C hristian ist zwölf Jahre alt. Er spielt sehr gerne Fußball. Manchmal muss er auf der Ersatzbank sitzen, weil Mitspieler besser sind als er. Aber immer, wenn er spielt, ist auch sein Vater dabei.
Der Vater von Christian stirbt ganz plötzlich - Herzversagen. Ein paar Tage später geht Christian zu seinem Trainer und bittet ihn: "Am kommenden Samstag möchte ich auf jeden Fall bei unserem Spiel dabei sein. Ich will für meinen toten Vater spielen." Der Trainer erfüllt Christian diesen Wunsch. Der Samstag kommt und Christian ist das ganze Spiel dabei. Er gibt alles.
Nach dem Spiel fragt ihn der Trainer: "Du hast deine Sache toll gemacht. Warum aber wolltest du heute unbedingt spielen?" "Mein Vater sollte mich zum ersten Mal Fußball spielen sehen", antwortet Christian. "Aber dein Vater ist doch sonst auch immer zu den Spielen gekommen, um dich zu sehen", fragt der Trainer nach. Die Antwort des Jungen ist kurz: "Hast du es nie bemerkt, Trainer? Mein Vater war blind."

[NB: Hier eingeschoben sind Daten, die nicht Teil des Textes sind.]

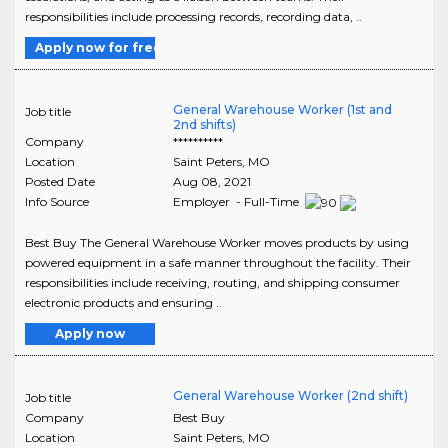
responsibilities include processing records, recording data, ..
Apply now for free
General Warehouse Worker (1st and
Job title
2nd shifts)
Company
**********
Location
Saint Peters
,
MO
Posted Date
Aug 08, 2021
Info Source
Employer - Full-Time
Best Buy The General Warehouse Worker moves products by using
powered equipment in a safe manner throughout the facility. Their
responsibilities include receiving, routing, and shipping consumer
electronic products and ensuring ..
Apply now
General Warehouse Worker (2nd shift)
Job title
Company
Best Buy
Location
Saint Peters
,
MO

Diese Geschichte rührt mich an. Zugleich gibt sie eine eindrückliche Antwort auf die Frage: Was kommt nach dem Tod? Nämlich - uns werden die Augen geöffnet. Wir können sehen, was wir im Leben nicht sehen konnten.
Der Vorwurf der Religionskritiker seit dem 19. Jahrhundert steckt uns in den Knochen. Die Kirche vertröste die Menschen auf ein Jenseits. Sie mache ihr Geschäft mit der Angst der Menschen.

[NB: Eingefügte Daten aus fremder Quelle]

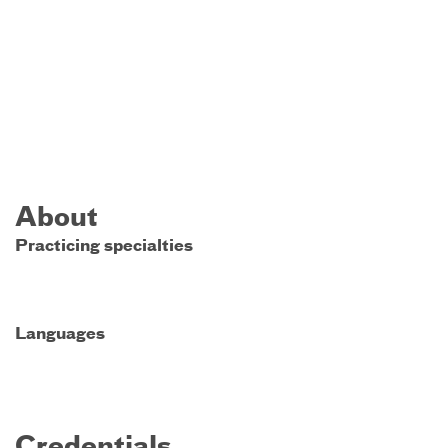
About
Practicing specialties
Languages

Das Diesseits überlasse sie den Herren dieser Welt. Bis heute wird so argumentiert: Es gibt keine andere Welt als die, in der wir leben. Es gibt kein Danach, keine Auferstehung, kein Jüngstes Gericht, kein ewiges Leben, weil es Gott nicht gibt.
Dadurch aber ist an die Stelle der Jenseitshoffnung eine Diesseitsvergötzung getreten. Alles und noch mehr muss in dieses Leben hineingestopft werden. Diesseitsvergötzung aber kennt keine Hilfe und ist ratlos, wenn das Leben in Krisen gerät oder an Wendepunkten ankommt.
In unserer Seele jedoch bleibt - Gott sein Dank - eine Ahnung davon, dass Gott da ist. In ihm findet unser Leben Sinn und Ziel. Es liegt an uns, darauf acht zu geben, dass unsere Seele nicht zugemüllt wird - so sehr, dass für Gott kein Raum mehr bleibt. Durch Stille, Schweigen und Achtsamkeit können wir dazu beitragen, dass Gott in uns sein kann.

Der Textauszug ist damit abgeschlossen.